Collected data
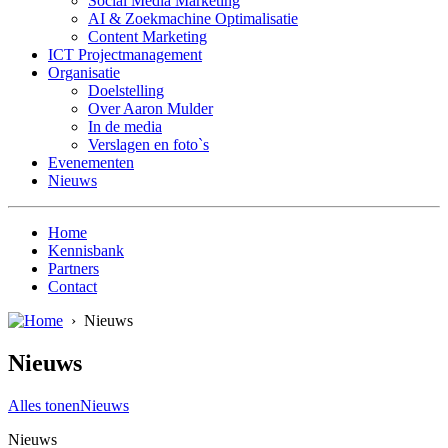
Social Media Marketing
AI & Zoekmachine Optimalisatie
Content Marketing
ICT Projectmanagement
Organisatie
Doelstelling
Over Aaron Mulder
In de media
Verslagen en foto`s
Evenementen
Nieuws
Home
Kennisbank
Partners
Contact
›
Nieuws
Nieuws
Alles tonen
Nieuws
Nieuws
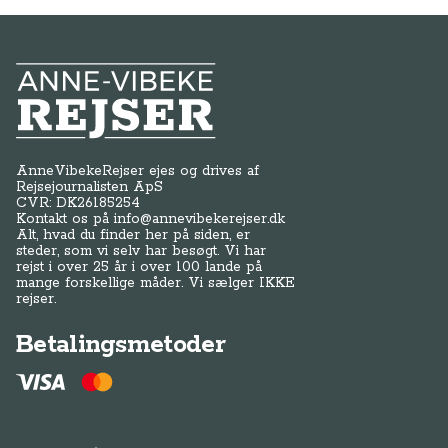
Anne-Vibeke Rejser
AnneVibekeRejser ejes og drives af
Rejsejournalisten ApS
CVR: DK
26185254
Kontakt os på
info@annevibekerejser.dk
Alt, hvad du finder her på siden, er
steder, som vi selv har besøgt. Vi har
rejst i over 25 år i over 100 lande på
mange forskellige måder. Vi sælger IKKE
rejser.
Betalingsmetoder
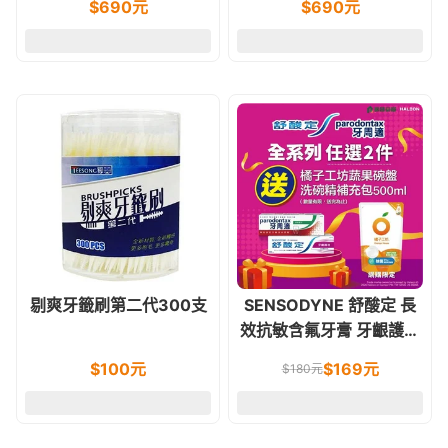
$
690
元
$
690
元
剔爽牙籤刷第二代300支
SENSODYNE 舒酸定 長
效抗敏含氟牙膏 牙齦護理
配方120g
$
100
元
$
169
元
$
180
元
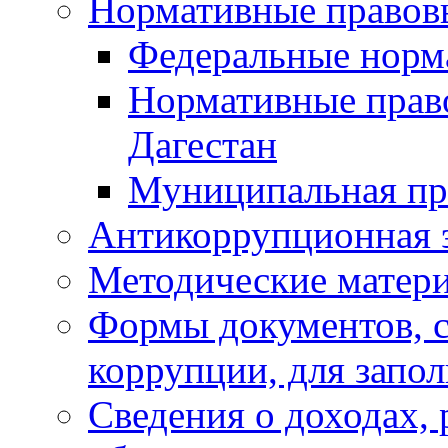
Нормативные правов
Федеральные норм
Нормативные прав
Дагестан
Муниципальная пр
Антикоррупционная 
Методические матер
Формы документов, с
коррупции, для запо
Сведения о доходах, 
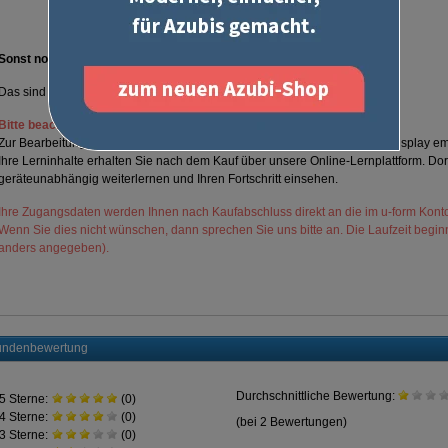
Sonst noch was?
Das sind keine Original IHK-Prüfungen. Die gibt es nur in Papier!
Bitte beachten:
Zur Bearbeitung der Lerninhalte wird ein Gerät mit ausreichend großem Display empf
Ihre Lerninhalte erhalten Sie nach dem Kauf über unsere Online-Lernplattform. Dor
geräteunabhängig weiterlernen und Ihren Fortschritt einsehen.
Ihre Zugangsdaten werden Ihnen nach Kaufabschluss direkt an die im u-form Konto
Wenn Sie dies nicht wünschen, dann sprechen Sie uns bitte an. Die Laufzeit beginn
anders angegeben).
ndenbewertung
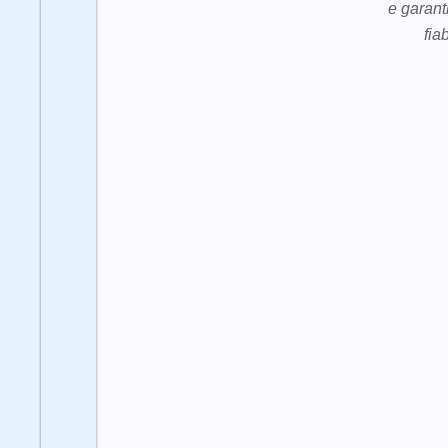
e garant
fia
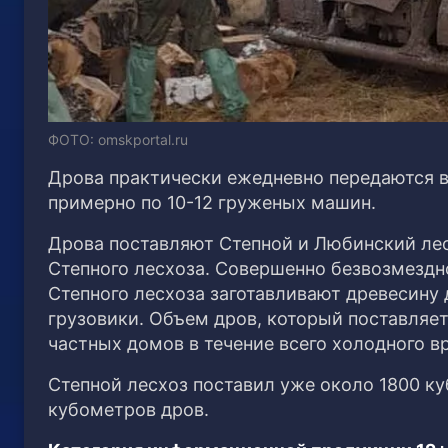
ФОТО: omskportal.ru
Дрова практически ежедневно передаются 
примерно по 10-12 груженых машин.
Дрова поставляют Степной и Любинский лес
Степного лесхоза. Совершенно безвозмездн
Степного лесхоза заготавливают древесину
грузовики. Объем дров, который поставляет
частных домов в течение всего холодного в
Степной лесхоз поставил уже около 1800 к
кубометров дров.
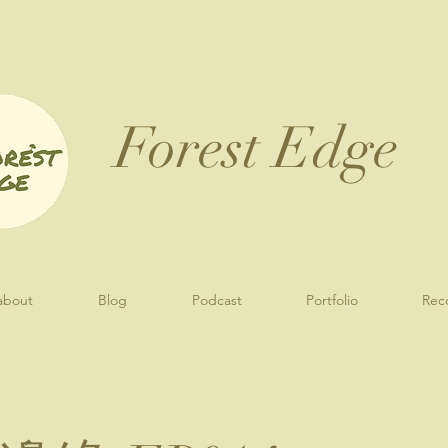
Forest Edge​
about
Blog
Podcast
Portfolio
Rec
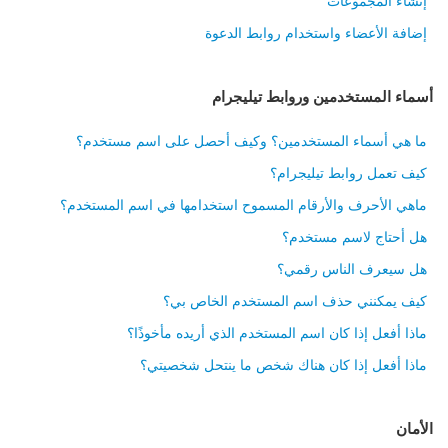
إنشاء المجموعات
إضافة الأعضاء واستخدام روابط الدعوة
أسماء المستخدمين وروابط تيليجرام
ما هي أسماء المستخدمين؟ وكيف أحصل على اسم مستخدم؟
كيف تعمل روابط تيليجرام؟
ماهي الأحرف والأرقام المسموح استخدامها في اسم المستخدم؟
هل أحتاج لاسم مستخدم؟
هل سيعرف الناس رقمي؟
كيف يمكنني حذف اسم المستخدم الخاص بي؟
ماذا أفعل إذا كان اسم المستخدم الذي أريده مأخوذًا؟
ماذا أفعل إذا كان هناك شخص ما ينتحل شخصيتي؟
الأمان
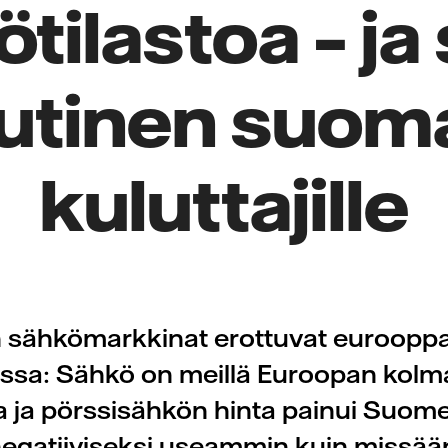
tilastoa – ja
utinen suomal
kuluttajille
sähkömarkkinat erottuvat eurooppa
ussa: Sähkö on meillä Euroopan kol
ta ja pörssisähkön hinta painui Suom
egatiiviseksi useammin kuin missää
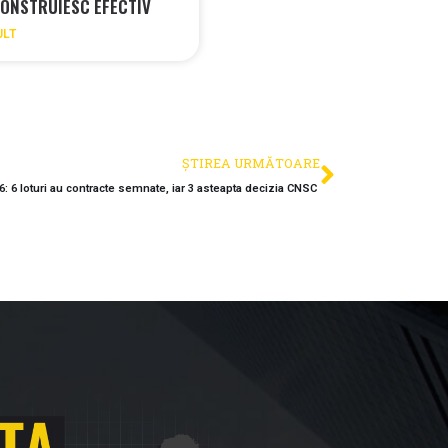
ONSTRUIESC EFECTIV
ULT
ȘTIREA URMĂTOARE
26: 6 loturi au contracte semnate, iar 3 asteapta decizia CNSC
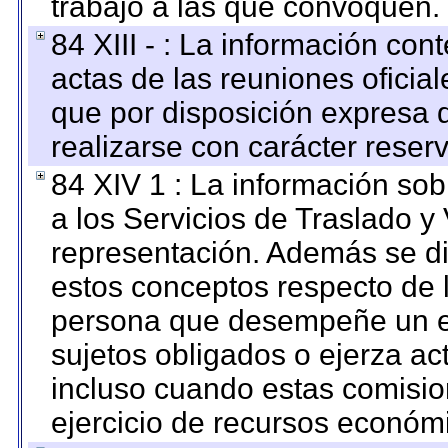
trabajo a las que convoquen.
84 XIII - : La información co
actas de las reuniones oficia
que por disposición expresa 
realizarse con carácter reser
84 XIV 1 : La información so
a los Servicios de Traslado y
representación. Además se dif
estos conceptos respecto de 
persona que desempeñe un em
sujetos obligados o ejerza ac
incluso cuando estas comisio
ejercicio de recursos económ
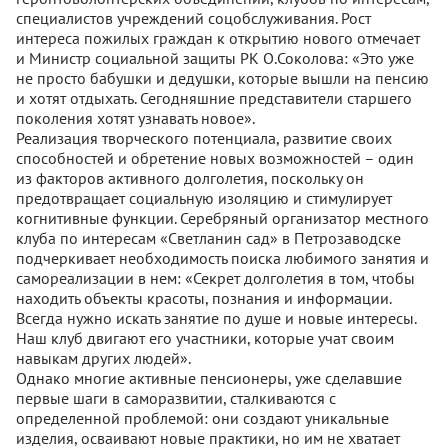
специалистов учреждений соцобслуживания. Рост
интереса пожилых граждан к открытию нового отмечает
и Министр социальной защиты РК О.Соколова: «Это уже
не просто бабушки и дедушки, которые вышли на пенсию
и хотят отдыхать. Сегодняшние представители старшего
поколения хотят узнавать новое».
Реализация творческого потенциала, развитие своих
способностей и обретение новых возможностей – один
из факторов активного долголетия, поскольку он
предотвращает социальную изоляцию и стимулирует
когнитивные функции. Серебряный организатор местного
клуба по интересам «Светланин сад» в Петрозаводске
подчеркивает необходимость поиска любимого занятия и
самореализации в нем: «Секрет долголетия в том, чтобы
находить объекты красоты, познания и информации.
Всегда нужно искать занятие по душе и новые интересы.
Наш клуб двигают его участники, которые учат своим
навыкам других людей».
Однако многие активные пенсионеры, уже сделавшие
первые шаги в саморазвитии, сталкиваются с
определенной проблемой: они создают уникальные
изделия, осваивают новые практики, но им не хватает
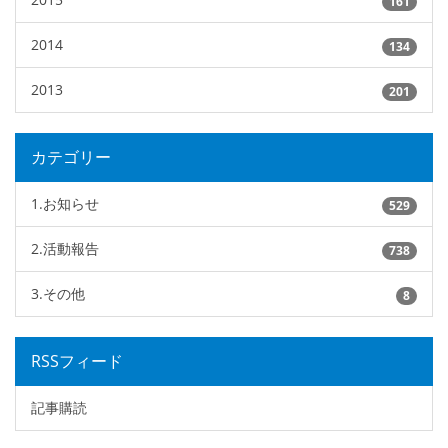
161
2014
134
2013
201
カテゴリー
1.お知らせ
529
2.活動報告
738
3.その他
8
RSSフィード
記事購読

__THE TASK__.
Among the lines of the records above, count those containing the word "nach", then give the number by itself.

__ANSWER BOX__.
2